According to local media reports the city failed to prove the Hyatts were bothering anyone. They didn’t present a single neighbor to testify against them nor proof the event increased trash or traffic in the area.

Texas County Votes Against Atheist Christmas Display

Texas County Votes Against Atheist Christmas Display

A county in Texas denied a petition from an atheist group who wanted to place their own banner next to a Nativity scene at the county courthouse there at Christmas.

The banner was displayed in the courtroom before discussion started.

It read, from top to bottom, the Facebook symbol, then “/KerrvilleFreeThought, Happy Winter Solstice, At this season of the Winter Solstice, we celebrate the Birth of the Unconquered Sun – the TRUE reason for the season. As Americans, let us also honor the birth of our Bill of Rights, which reminds us there can be no freedom OF religion, without freedom FROM religion in government. Freedom From Religion Foundation, FFRF.org.

Pastor Greg Young of Kerrville asked to speak at the start of the regular meeting as he had a live radio show to broadcast at 11 a.m. and commissioners agreed.

Young said FFRF “preys upon small communities like Kerrville” saying the organization’s founder “has absolute disdain for Christianity.” He told a story to say allowing this one request would lead to multiple unwanted actions in the future, eventually pushing out current beliefs and values.

About 200 people were in the district courtroom, standing room only, by 11:20 a.m. when commissioners moved upstairs. Pollard had about a dozen speaker forms, offered one more chance for those, warned he expected order in the room, then called on Whitsett.

In case attendees hadn’t seen the photo of this banner in the agenda packet, Pollard helped Whitsett unroll and display it; and again said Whitsett asked to display the banner, and didn’t ask to block the Nativity scene.

Whitsett said, “I ask only that this banner be put up, and I would rather the other Manger Scene be put up, too. I think Christmas is a fine time to celebrate our Bill of Rights which was ratified near that season,” adding the FFRF Facebook page invites atheists and agnostics to take part in discussions. “We only want equal treatment,” Whitsett said.

The audience was mostly quiet, with a few audible “Amens” and supporting short comments. Every speaker opposed Whitsett’s request, and was applauded by the crowd.

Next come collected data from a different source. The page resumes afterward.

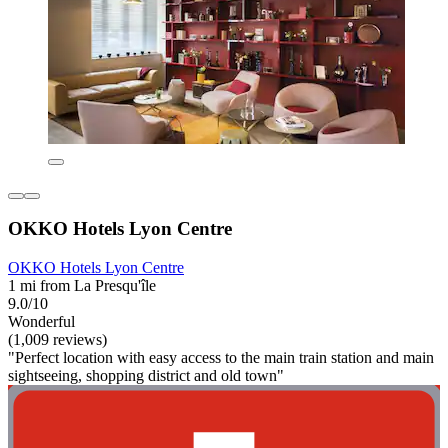
OKKO Hotels Lyon Centre
OKKO Hotels Lyon Centre
1 mi from La Presqu'île
9.0/10
Wonderful
(1,009 reviews)
"Perfect location with easy access to the main train station and main
sightseeing, shopping district and old town"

Pam Wood called FFRF perhaps new to Kerrville but known elsewhere as an anti-religion group. She cited a definition of “free thinkers” by that group, saying they specifically mention Christians and Jews, making their argument for freedom from religion “disingenuous.” “They want a refusal because it suits their beliefs and allows them to go to court.”

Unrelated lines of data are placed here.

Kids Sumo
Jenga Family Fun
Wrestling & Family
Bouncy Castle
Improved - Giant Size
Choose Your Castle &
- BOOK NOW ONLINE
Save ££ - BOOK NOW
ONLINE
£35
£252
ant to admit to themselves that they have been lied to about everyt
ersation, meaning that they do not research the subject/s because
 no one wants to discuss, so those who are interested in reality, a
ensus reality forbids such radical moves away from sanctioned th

Kenny Bledsoe said he’s a church-goer, and if this banner was allowed, it would be a foot in the door to Christianity in general for the FFRF. “They have the right to worship as they please, but I am opposed to putting this banner anywhere in Kerr County.”

Pastor Del Way of Calvary Temple Church said, “The problem is, they claim freedom from religion, but they want to do it on our holiday. I oppose this, especially on the courthouse square. We believe they are trying to take over our religion.” Way said he had more than 1,000 signatures on petitions from his church, and told Whitsett, “Leave us alone. Get your own holiday.”

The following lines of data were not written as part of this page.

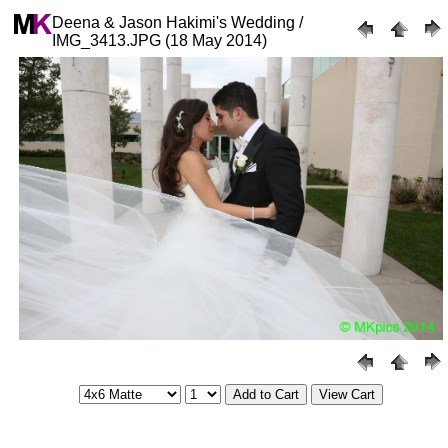
Deena & Jason Hakimi's Wedding /
IMG_3413.JPG (18 May 2014)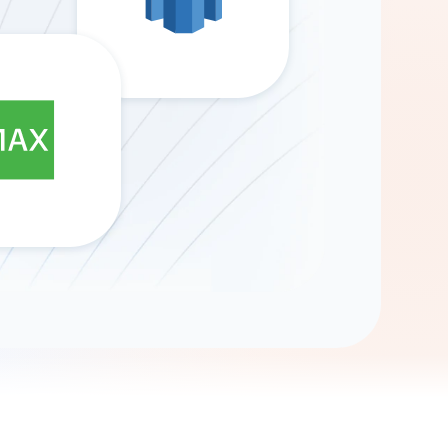
Gemini
AI Agent
Chat with data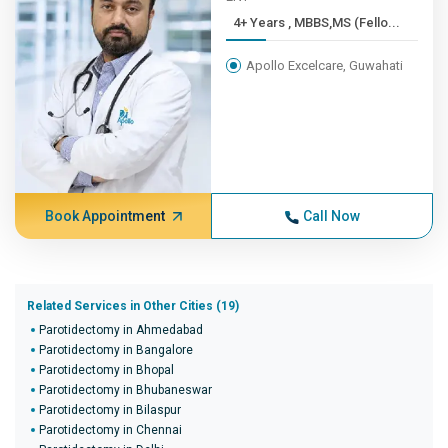
4+ Years , MBBS,MS (Fello...
Apollo Excelcare, Guwahati
Book Appointment
Call Now
Related Services in Other Cities (19)
Parotidectomy in Ahmedabad
Parotidectomy in Bangalore
Parotidectomy in Bhopal
Parotidectomy in Bhubaneswar
Parotidectomy in Bilaspur
Parotidectomy in Chennai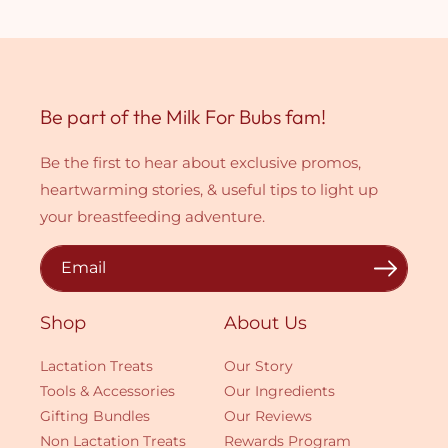
Be part of the Milk For Bubs fam!
Be the first to hear about exclusive promos,
heartwarming stories, & useful tips to light up
your breastfeeding adventure.
Email
Shop
About Us
Lactation Treats
Our Story
Tools & Accessories
Our Ingredients
Gifting Bundles
Our Reviews
Non Lactation Treats
Rewards Program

John Hammack said America has been a nation under God since Columbus arrived; and asked commissioners “not to let some pagan atheist take Christ out of Christmas,” historically set Dec. 25.
Patricia Carson declared her faith in Jesus, and said it’s His birthday that’s celebrated. “If these other people want a special day, they need to get another special day.”

Starting with Buster Baldwin, commissioners said they are representative of citizens in their precincts, and hired to take care of citizens’ business. “That’s why there’s a ‘no’ vote from me,” Baldwin said.

One by one, Tom Moser, Judge Tom Pollard, Jonathan Letz and Bob Reeves said they agreed. Moser suggested the actual winter solstice Dec. 21 might be a better date, and protests from the audience were quickly quieted. Commissioners voted 5-0 to deny Whitsell’s request.